= TASK DATA =

====================

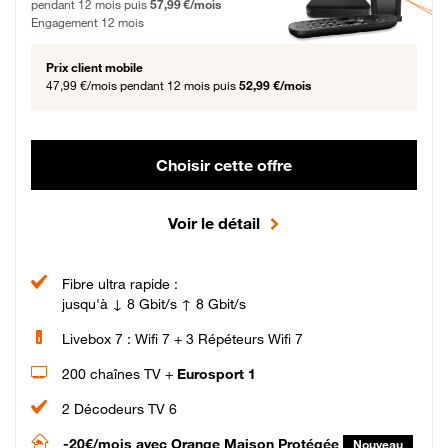
pendant 12 mois puis
57,99 €/mois
Engagement 12 mois
Prix client mobile
47,99 €/mois
pendant 12 mois puis
52,99 €/mois
Choisir cette offre
Voir le détail
Fibre ultra rapide :
jusqu'à ↓ 8 Gbit/s ↑ 8 Gbit/s
Livebox 7 : Wifi 7 + 3 Répéteurs Wifi 7
200 chaînes TV +
Eurosport 1
2 Décodeurs TV 6
-20€/mois
avec Orange Maison Protégée
Nouveau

====================

= EXERCISE REQUIREMENTS =
If pictures appear among the records, do not carry them over; retype the rest exactly.

= OUTPUT =
pendant 12 mois puis
57,99 €/mois
Engagement 12 mois
Prix client mobile
47,99 €/mois
pendant 12 mois puis
52,99 €/mois
Choisir cette offre
Voir le détail
Fibre ultra rapide :
jusqu'à ↓ 8 Gbit/s ↑ 8 Gbit/s
Livebox 7 : Wifi 7 + 3 Répéteurs Wifi 7
200 chaînes TV +
Eurosport 1
2 Décodeurs TV 6
-20€/mois
avec Orange Maison Protégée
Nouveau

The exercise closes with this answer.